▶ _WORK INSTRUCTION_: Your job is to return every line of the listing holding the string "warming".

• • • • •

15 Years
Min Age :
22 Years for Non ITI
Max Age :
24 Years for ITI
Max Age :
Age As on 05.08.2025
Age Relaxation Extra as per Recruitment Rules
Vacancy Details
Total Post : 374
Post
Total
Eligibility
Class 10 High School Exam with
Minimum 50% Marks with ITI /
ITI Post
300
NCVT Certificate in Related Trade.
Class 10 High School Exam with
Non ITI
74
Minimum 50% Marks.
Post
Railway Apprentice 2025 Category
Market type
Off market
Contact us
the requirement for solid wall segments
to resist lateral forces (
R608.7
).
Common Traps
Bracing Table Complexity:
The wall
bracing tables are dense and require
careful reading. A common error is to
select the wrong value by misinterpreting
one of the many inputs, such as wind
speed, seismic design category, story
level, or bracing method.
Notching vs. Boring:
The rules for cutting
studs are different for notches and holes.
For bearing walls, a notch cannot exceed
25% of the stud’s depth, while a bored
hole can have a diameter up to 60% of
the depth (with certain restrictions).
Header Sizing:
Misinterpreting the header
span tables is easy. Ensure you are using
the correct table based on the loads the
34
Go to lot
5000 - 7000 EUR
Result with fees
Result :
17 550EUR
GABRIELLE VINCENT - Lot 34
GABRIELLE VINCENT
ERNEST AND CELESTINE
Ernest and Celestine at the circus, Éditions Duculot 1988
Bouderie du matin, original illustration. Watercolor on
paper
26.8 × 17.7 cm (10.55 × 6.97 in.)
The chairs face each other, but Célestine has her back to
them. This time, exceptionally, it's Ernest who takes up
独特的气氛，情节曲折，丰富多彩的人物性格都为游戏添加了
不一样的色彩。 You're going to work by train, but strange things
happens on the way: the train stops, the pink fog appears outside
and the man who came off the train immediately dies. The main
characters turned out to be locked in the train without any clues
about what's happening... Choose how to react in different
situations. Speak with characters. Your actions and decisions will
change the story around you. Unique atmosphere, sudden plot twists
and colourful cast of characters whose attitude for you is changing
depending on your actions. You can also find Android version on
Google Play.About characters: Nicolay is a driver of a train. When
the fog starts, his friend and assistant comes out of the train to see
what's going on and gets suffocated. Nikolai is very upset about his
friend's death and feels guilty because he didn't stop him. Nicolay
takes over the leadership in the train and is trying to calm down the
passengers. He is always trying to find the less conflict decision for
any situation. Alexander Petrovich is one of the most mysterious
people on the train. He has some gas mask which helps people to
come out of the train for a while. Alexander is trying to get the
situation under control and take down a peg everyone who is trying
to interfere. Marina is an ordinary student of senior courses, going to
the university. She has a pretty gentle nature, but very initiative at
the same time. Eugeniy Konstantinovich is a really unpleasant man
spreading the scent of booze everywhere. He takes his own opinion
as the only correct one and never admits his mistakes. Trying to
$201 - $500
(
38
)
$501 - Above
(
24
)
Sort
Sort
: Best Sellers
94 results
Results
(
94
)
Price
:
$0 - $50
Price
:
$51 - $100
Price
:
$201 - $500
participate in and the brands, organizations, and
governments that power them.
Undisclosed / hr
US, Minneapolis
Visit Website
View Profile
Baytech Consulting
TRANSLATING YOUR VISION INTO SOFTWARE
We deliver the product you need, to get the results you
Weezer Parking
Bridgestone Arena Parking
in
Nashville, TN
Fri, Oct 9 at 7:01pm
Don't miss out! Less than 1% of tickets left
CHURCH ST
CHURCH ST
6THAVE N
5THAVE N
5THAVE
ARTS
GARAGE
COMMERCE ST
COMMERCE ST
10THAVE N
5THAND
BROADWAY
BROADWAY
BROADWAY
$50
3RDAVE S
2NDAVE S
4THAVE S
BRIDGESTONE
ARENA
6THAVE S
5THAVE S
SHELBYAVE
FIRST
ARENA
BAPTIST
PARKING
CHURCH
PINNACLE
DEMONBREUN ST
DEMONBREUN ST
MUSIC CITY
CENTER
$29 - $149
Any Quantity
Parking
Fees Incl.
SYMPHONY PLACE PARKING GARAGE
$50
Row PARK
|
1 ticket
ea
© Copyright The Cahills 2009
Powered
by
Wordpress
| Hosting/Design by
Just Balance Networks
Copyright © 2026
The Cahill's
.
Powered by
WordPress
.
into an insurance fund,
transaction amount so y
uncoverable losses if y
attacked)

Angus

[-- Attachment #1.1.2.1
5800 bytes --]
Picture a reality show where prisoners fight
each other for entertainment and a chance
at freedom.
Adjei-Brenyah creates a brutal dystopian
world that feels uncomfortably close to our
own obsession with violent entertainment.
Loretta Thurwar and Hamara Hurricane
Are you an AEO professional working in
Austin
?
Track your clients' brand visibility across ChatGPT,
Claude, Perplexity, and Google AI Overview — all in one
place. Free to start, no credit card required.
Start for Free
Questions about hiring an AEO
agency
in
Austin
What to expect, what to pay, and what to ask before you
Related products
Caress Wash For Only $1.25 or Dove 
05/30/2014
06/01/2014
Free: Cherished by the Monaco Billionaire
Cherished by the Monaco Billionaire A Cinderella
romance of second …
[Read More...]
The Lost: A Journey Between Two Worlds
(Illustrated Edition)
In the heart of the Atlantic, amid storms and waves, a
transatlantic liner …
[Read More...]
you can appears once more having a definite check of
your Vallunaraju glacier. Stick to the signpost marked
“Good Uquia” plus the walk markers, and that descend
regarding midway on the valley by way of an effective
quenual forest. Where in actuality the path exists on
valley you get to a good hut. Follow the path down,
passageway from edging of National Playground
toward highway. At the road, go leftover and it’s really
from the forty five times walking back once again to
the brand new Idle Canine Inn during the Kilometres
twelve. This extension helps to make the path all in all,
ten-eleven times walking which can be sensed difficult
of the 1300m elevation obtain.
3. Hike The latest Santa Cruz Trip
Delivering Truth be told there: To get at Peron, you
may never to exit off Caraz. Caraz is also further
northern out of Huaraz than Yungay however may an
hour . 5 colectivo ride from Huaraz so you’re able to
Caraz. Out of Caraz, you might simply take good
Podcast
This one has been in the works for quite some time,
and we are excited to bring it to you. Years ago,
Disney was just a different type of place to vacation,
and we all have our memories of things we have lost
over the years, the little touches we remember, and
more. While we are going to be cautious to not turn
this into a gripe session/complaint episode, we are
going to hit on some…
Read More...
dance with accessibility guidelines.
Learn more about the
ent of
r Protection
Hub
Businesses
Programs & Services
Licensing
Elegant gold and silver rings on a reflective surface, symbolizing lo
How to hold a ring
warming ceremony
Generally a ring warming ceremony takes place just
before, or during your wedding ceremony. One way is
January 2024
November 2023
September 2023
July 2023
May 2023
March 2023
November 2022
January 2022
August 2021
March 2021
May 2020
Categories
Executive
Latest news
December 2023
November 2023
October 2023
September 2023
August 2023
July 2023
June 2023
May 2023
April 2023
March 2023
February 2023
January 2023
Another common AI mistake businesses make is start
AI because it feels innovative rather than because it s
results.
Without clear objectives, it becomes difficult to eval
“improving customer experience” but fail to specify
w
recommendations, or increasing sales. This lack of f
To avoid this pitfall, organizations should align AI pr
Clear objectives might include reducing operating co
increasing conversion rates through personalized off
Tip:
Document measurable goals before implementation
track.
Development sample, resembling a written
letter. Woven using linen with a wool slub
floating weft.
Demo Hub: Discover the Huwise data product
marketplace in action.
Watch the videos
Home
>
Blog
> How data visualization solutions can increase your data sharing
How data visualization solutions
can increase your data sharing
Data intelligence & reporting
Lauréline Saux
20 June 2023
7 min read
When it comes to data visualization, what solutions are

• • • • •

▶ _RESPONSE BOX_:
warming ceremony
Generally a ring warming ceremony takes place just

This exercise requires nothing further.